* _BRIEF_
From the records below, copy out exactly the lines from the one containing "Chantier sous-traitance ETAPLES" to the one containing "Chantier sous-traitance AUCHEL", both included. Add nothing else.

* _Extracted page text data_

=====

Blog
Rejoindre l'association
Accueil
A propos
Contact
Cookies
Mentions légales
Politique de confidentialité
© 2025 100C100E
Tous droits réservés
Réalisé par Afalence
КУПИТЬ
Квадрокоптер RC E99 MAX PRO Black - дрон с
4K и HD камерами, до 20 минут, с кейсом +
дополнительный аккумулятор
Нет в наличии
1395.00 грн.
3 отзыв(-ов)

=====

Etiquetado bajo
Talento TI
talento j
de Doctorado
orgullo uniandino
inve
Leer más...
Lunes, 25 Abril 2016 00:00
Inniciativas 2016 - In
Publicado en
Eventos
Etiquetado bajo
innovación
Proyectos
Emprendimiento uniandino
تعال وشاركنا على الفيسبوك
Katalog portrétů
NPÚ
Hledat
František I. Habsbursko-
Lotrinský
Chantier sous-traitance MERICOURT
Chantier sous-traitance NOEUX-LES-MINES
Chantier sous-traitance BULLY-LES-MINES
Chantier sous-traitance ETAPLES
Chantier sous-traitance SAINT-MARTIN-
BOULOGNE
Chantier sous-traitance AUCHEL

=====

* _TASK RESPONSE_
Chantier sous-traitance ETAPLES
Chantier sous-traitance SAINT-MARTIN-
BOULOGNE
Chantier sous-traitance AUCHEL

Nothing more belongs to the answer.